MongoDB performance bottlenecks, optimization Strategies for MongoDB

I will try to describe here all potential performance bottlenecks and possible solutions and tips for performance optimization, but first of all – You should to ensure that MongoDB was the right choice for your project. You should clearly understand that MongoDB is completely “Nonrelational Database” (I mean no joins). And MongoDB is Document orientated database (not graph oriented). This is completely Important to be sure that you made the right choice of database.

0. Map-Reduce
Before MongoDB 2.4 update (main point here is update to V8 engine) MongoDB have been using SpiderMonkey as a javascript engine, and the problem was that it’s single threaded (that was pretty awkward when Map-Reduce has been working only on 1 core from e.g. 48 ones). So after the 2.4 update performance was raised up, but there are too many pitfalls and you’d better to read this out and this one

N.B. Bear in mind that the performance of Map-Reduce is depends upon “the state of data”, I mean, that the difference between Map-Reduce on the data “as-is” and on the sorted data is too huge (on sorted data Map-Reduce will be something like 10-100x faster then without sorting). So, to raise up the performance of Map-Reduce you need:

  • Find out the key, that you will use for Map-Reduce job (usually it’s the same as the emit key) and ENSURE that you have added indexes for this key (you can try to run your query filter)
  • Add input sort for key for the Map-Reduce job(emit key)

Also, please take a look at this doc

1. Sharding
It is hella cool to have out of the box sharding, but apart from the sharding you have also one of the performance pitfalls.
Shard keys should satisfy the following:

  • “distributable” – the worst case of the shard key is auto-incremented value (this will entail the “hot shard” behavior, when all writes will be balanced to the single shard – here is the bottle neck).
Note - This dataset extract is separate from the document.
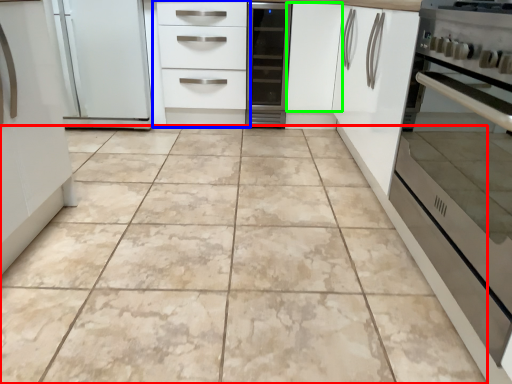 Question: Considering the real-world distances, which object is farthest from ceramic tile (highlighted by a red box)? chest of drawers (highlighted by a blue box) or cabinetry (highlighted by a green box)?

Choices:
 (A) chest of drawers
 (B) cabinetry

Answer: (B)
Ideal shard key should be as much “randomness” as possible.
  • Ideal shard key should be the primary field used for your queries.
  • An easily divisible shard key makes it easy for MongoDB to distribute content among the shards. Shard keys that have a limited number of possible values can result in chunks that are “unsplittable.”
  • unique fields in your collection should be part of the shard key

Here is the doc about shard key

2. Balancing
You should bear in mind that moving chunks from shard to another shard is a very expensive operation (adding of new shards may significantly slow down the performance).
As an helpful option – you could stop the balancer during the “prime time”.

3. Disk Input Output operations
You should understand that in most cases the hardware bottleneck will be HDD (not CPU or RAM), especially if you have several shards.
So, during the growth of data, the number of I/O operations will rapidly increase. Also keep monitoring free disk space. So fast disks are more important in case if you are using sharding.

4. Locks
MongoDB uses a readers-writer lock that allows concurrent reads access to a database but gives exclusive access to a single write operation.
When a read lock exists, many read operations may use this lock. However, when a write lock exists, a single write operation holds the lock exclusively, and no other read or write operations may share the lock.
Locks are “writer greedy,” which means writes have preference over reads. When both a read and write are waiting for a lock, MongoDB grants the lock to the write.

And the very sad point – MongoDB implements locks on a per-database basis for most read and write operations (before 2.2 update was the global lock – one per instance for al databases).
This is very valuable point, and if you have too many write requests here will be the bottleneck with the solution (m.b. it’s really to create hack with several databases, but better forget about this).

In case if your application have too many write operations it make sense to think about migration to something like Cassandra (In Cassandra, a write is atomic at the row-level, meaning inserting or updating columns for a given row key will be treated as one write operation).
Please take a look at concurrency docs to ensure that you understanding mongo concurrency.

5. Fast Writes
Use Capped Collections for Fast Writes
Capped Collections are circular, fixed-size collections that keep documents well-ordered, even without the use of an index. This means that capped collections can receive very high-speed writes and sequential reads.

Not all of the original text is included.